A nova configuração que se instala pela atuação dos militares é pautada pela crença de que “os meios de comunicação brasileiros são usados como uma arma pelos inimigos” (MARCONI, 1980, p. 27), neste caso, e assim como havia sido no Estado Novo de Vargas, os comunistas. Neste sentido, os militares voltam-se para o controle da circulação de informação de duas formas: “A primeira foi supervalorizar a “informação” (não confundir com a comunicação); a segunda foi controlar todo o fluxo de notícias, veiculado pelos meios de comunicação, através de decretos revolucionários e leis nem sempre legítimas” (MARCONI, 1980, p. 27-28).

A ênfase dada à informação pelos militares é destacada por diferentes autores. Marconi aponta para o número de órgãos militares e civis de segurança e informações implementados a partir de 1964, afirmando que “teoricamente, todos estes órgãos deveriam apenas prestar assessoria ao aparelho do Estado na preservação da real segurança nacional [...] eles têm servido apenas como meros órgãos de repressão política a serviço dos detentores do poder” (MARCONI, 1980, p. 28). Aquino (1999) enumera os órgãos ligados à informação:

o Serviço Nacional de Informação (SNI) e suas ramificações regionais, as Segundas Seções (de Informações) das Forças Armadas, o Centro de Informação do Exército (CIE), o Centro de Informações da Aeronáutica (CISA), o Centro de Informações da Marinha (CENIMAR), o(s) DOI/CODI(s) (Departamentos de Ordem Política e Social) (1999, p. 15).

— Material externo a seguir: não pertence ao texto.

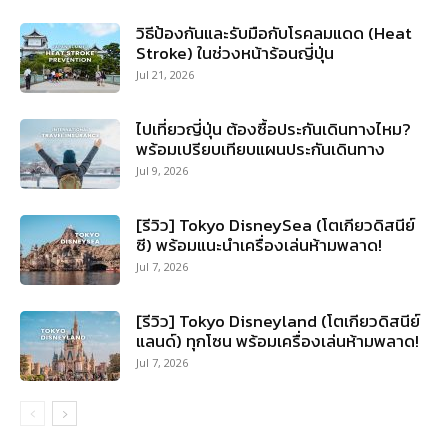
วิธีป้องกันและรับมือกับโรคลมแดด (Heat
Stroke) ในช่วงหน้าร้อนญี่ปุ่น
Jul 21, 2026
ไปเที่ยวญี่ปุ่น ต้องซื้อประกันเดินทางไหม?
พร้อมเปรียบเทียบแผนประกันเดินทาง
Jul 9, 2026
[รีวิว] Tokyo DisneySea (โตเกียวดิสนีย์
ซี) พร้อมแนะนำเครื่องเล่นห้ามพลาด!
Jul 7, 2026
[รีวิว] Tokyo Disneyland (โตเกียวดิสนีย์
แลนด์) ทุกโซน พร้อมเครื่องเล่นห้ามพลาด!
Jul 7, 2026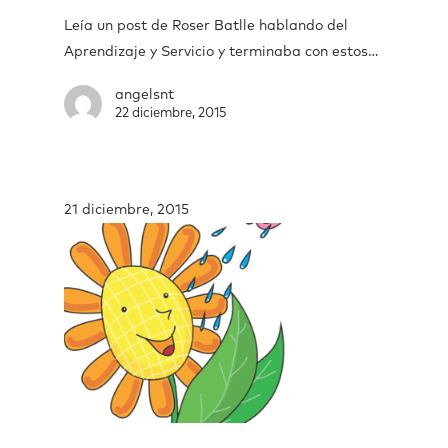
Leía un post de Roser Batlle hablando del
Aprendizaje y Servicio y terminaba con estos…
angelsnt
22 diciembre, 2015
21 diciembre, 2015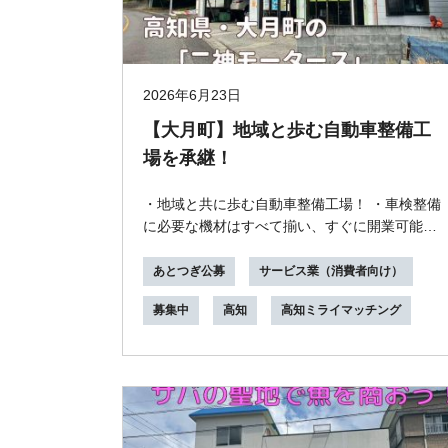
2026年6月23日
【大月町】地域と歩む自動車整備工
場を承継！
・地域と共に歩む自動車整備工場！ ・車検整備
に必要な機材はすべて揃い、すぐに開業可能！
・競合店舗が減少しており、整備の需要は高
い！ ・...
あとつぎ公募
サービス業（消費者向け）
募集中
高知
高知ミライマッチング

A preocupação dos militares se voltou também a outra esfera da informação – aquela veiculada aos cidadãos. “Encarava-se como necessário o controle da informação a ser divulgada, para preservar a imagem do regime, num exercício de ocultação que passa, inclusive, pela negação da visibilidade, ao leitor, de suas próprias condições de vida” (AQUINO, 1999, p. 15). Neste sentido, quando da censura prévia, os oficiais das Forças Armadas atuaram como censores, função esta que passou ao Departamento de Polícia Federal, órgão subordinado ao Ministério da Justiça, que ficou encarregado de executar a censura política às informações e, conseqüentemente, preservar a moral e os bons costumes.

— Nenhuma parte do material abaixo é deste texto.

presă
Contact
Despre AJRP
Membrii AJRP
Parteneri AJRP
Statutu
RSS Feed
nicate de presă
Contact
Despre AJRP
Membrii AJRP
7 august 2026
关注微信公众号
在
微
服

As críticas à ideologia do Estado começam a surgir com maior ênfase após a edição de uma nova Lei de Imprensa[3] e da Lei de Segurança Nacional, que somadas apresentavam inúmeras proibições à imprensa. Como tentativa de centralizar a propaganda política governamental ocorreu, ainda em 1967, a criação da Assessoria Especial de Relações Públicas e com ela a repressão do movimento estudantil, das passeatas e dos protestos. Em contrapartida, este órgão passou a divulgar o projeto da Transamazônica, o Plano de Integração Social e o Proterra, além da nova Constituição.

No governo de Costa e Silva foi implantado a Ato Institucional de número 5, o AI-5, que acabou por sacudir de vez as pilastras que sustentavam um patamar de censura que, de certa forma, até então era aceitável. O AI-5 determinava a censura de toda e qualquer forma de manifestação do pensamento, impondo, nesta dimensão, o controle dos meios de comunicação de massa.

2.1 A Censura de 1968-78

O AI-5[4] de fato legalizou a censura no Brasil. Todas as formas de expressar idéias e manifestações foram vetadas. O AI-5 iniciou como resposta dos militares ao pronunciamento do deputado Márcio Moreira Alves, do MDB, que conclamou, em protesto contra a violência, o boicote as comemorações do 7 de setembro, Independência do Brasil, e a conseqüente proteção da imunidade concedida pela Congresso ao deputado.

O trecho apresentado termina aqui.